England finds its Sparkle

“It takes about 10 years from planting a vineyard, so we are talking about a timescale of 20 to 50 years,” says Kellett.

Hambledon will comprise two brands: Mill Down, a vintage, and Hambledon, which will be a multi-year blend.

The current total area under vine is 60 acres and further expansion is planned. Kellett says the vineyard will produce about 200,000 bottles of wine but the production facilities will gear up to be able to produce approximately 750,000 bottles.

Kellett trained as a chemist and has done an oenology course at the respected Plumpton College in Sussex. He is totally focused on sparkling and export. Asked where he intends to export his wines to, he replies: “China and India but they will not necessarily be the first. But long-term about half the volume. I foresee about 10 markets that are as much cities as nations, such as New York and Paris.”

Kellett has one other string to his bow. Hambledon is known as the cradle of cricket. The Hambledon Cricket club was founded about 1750 and was said to have “raised cricket from a sport to an art”.

The earliest surviving record of cricket at Hambledon dates from 1756, coming from a passage in The Oxford Gazette & Reading Mercury newspaper which advertised the loss of a dog at a cricket match on Broad-Halfpenny Down.

John Nyren, son of legendary Richard, successively landlords of The Bat & Ball and The George Inn, in his ‘The Cricketers of My Time’ (1833) wrote: “No 11 in England could compare with the Hambledon, which met on the first Tuesday in May on Broad-Halfpenny. So renowned a set were the Men of Hambledon, that the whole country round would flock to see on their trial matches.”

Not a bad thing to have when you are selling something to cricket-mad nations such as India, Australia, New Zealand and possibly Pakistan.

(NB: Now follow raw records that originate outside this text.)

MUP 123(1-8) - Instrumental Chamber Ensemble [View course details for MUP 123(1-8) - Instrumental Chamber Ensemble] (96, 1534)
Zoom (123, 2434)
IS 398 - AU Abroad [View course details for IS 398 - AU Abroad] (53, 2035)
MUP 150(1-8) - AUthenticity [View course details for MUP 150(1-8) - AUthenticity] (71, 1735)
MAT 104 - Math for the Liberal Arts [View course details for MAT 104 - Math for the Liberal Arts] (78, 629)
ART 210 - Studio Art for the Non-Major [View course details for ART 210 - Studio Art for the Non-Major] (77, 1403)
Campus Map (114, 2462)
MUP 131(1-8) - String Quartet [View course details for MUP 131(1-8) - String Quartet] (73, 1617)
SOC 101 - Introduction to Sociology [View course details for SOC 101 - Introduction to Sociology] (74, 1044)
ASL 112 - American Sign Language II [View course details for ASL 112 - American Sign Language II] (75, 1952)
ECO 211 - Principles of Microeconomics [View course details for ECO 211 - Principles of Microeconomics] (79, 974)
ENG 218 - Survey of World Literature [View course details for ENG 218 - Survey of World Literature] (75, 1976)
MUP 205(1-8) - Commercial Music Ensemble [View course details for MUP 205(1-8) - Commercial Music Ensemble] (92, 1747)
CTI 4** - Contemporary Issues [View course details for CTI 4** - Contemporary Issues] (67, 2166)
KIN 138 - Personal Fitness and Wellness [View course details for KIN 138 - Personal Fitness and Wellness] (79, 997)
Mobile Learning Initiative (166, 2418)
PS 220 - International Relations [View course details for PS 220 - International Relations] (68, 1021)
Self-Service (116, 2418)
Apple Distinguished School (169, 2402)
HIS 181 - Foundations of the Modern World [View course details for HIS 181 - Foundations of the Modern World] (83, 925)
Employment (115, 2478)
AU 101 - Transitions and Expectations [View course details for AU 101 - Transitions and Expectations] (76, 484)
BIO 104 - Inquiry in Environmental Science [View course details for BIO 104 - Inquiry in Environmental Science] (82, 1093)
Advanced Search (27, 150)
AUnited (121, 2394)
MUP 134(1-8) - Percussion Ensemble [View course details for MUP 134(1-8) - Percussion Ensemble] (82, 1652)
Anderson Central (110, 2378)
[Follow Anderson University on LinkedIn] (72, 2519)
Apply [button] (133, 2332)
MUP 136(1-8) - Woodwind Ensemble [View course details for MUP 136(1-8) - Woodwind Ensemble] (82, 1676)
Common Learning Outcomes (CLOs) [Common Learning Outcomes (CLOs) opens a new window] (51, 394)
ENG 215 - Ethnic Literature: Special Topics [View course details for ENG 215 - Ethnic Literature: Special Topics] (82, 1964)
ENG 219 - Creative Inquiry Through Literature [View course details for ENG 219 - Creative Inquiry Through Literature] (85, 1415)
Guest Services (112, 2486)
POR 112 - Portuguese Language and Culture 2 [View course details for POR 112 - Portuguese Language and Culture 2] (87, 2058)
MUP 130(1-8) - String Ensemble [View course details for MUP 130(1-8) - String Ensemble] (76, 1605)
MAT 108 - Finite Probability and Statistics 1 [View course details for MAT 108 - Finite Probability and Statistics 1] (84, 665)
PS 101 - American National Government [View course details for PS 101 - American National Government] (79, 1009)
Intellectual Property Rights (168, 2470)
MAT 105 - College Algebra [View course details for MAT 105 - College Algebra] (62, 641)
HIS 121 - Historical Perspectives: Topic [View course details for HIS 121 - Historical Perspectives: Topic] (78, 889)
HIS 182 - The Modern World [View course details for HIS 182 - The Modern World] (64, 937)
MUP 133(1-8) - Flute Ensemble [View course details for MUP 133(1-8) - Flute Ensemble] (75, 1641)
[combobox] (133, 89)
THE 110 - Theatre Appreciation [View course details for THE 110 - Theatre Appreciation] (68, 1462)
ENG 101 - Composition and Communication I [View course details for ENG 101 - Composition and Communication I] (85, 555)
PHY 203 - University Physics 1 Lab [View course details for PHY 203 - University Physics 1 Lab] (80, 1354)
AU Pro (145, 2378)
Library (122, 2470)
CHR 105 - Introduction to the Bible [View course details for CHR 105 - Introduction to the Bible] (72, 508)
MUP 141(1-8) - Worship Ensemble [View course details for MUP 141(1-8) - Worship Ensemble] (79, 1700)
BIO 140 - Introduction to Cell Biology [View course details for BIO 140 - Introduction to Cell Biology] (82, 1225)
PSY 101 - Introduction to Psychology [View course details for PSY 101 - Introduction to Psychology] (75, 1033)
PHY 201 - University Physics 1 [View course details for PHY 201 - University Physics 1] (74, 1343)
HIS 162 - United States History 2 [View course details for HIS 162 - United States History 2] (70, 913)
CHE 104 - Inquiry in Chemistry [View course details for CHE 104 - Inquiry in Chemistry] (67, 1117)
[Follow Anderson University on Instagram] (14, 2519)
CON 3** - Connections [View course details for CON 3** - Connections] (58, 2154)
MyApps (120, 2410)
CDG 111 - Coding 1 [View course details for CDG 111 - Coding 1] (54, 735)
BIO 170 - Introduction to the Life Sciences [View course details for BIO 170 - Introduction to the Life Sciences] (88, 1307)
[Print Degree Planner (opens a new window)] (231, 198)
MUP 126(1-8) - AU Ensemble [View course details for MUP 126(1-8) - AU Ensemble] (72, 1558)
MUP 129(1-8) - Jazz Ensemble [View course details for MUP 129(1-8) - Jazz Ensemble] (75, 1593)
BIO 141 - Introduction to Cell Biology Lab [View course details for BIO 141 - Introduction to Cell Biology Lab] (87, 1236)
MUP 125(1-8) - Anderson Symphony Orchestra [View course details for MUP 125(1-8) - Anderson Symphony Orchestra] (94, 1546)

“My mission is to make the single best sparkling wine in the UK,” says Kellett. Believe him.

To get another point of view, Drinks International went to Emma Roberts, Laithwaites’ fine wine director. Laithwaites is part of Direct Wines, which has  annual sales in excess of £360 million and has operations in Europe, the US, Hong Kong, Australia, and India, selling wine directly to consumers.

She says: “Sales of English sparkling wine continue to rise in the UK and internationally and Laithwaites wine is going from strength to strength in this category. Laithwaites has seen an uplift of 89% on UK English sparkling wine sales in 2012 from the previous year. The rise is attributed to the excellent quality and growing reputation of English sparkling wine, as well as patriotic events such as the Jubilee and Olympics.

“English sparkling wines are being championed by Laithwaites UK and they represent 3% of the sparkling mix of wines sold at Laithwaites, this up 1% on the previous year, showing steady growth,” says Roberts.

Laithwaites picked up first and second place at a recent blind tasting, amusingly called the Judgement of Parsons Green after the famous Judgement of Paris tasting in 1976 when a Californian wine trounced some of Bordeaux’s finest. 

Wyfold Vineyard Sparkling Wine 2009 was the most highly ranked bottle with Berkshire-grown Laithwaites Theale Vineyard Chardonnay 2007 taking second place. Wyfold happens to be made by Laithwaites co-founder, Barbara Laithwaite. She farms a tiny 1ha in south Oxfordshire with 4,000 vines, along with a friend. It’s a bit like the old days.

So, English wines are no longer a joke. They are serious wines made by serious people who know what they are doing and where they are heading. If you haven’t already, it is time to take stock and try some then list some.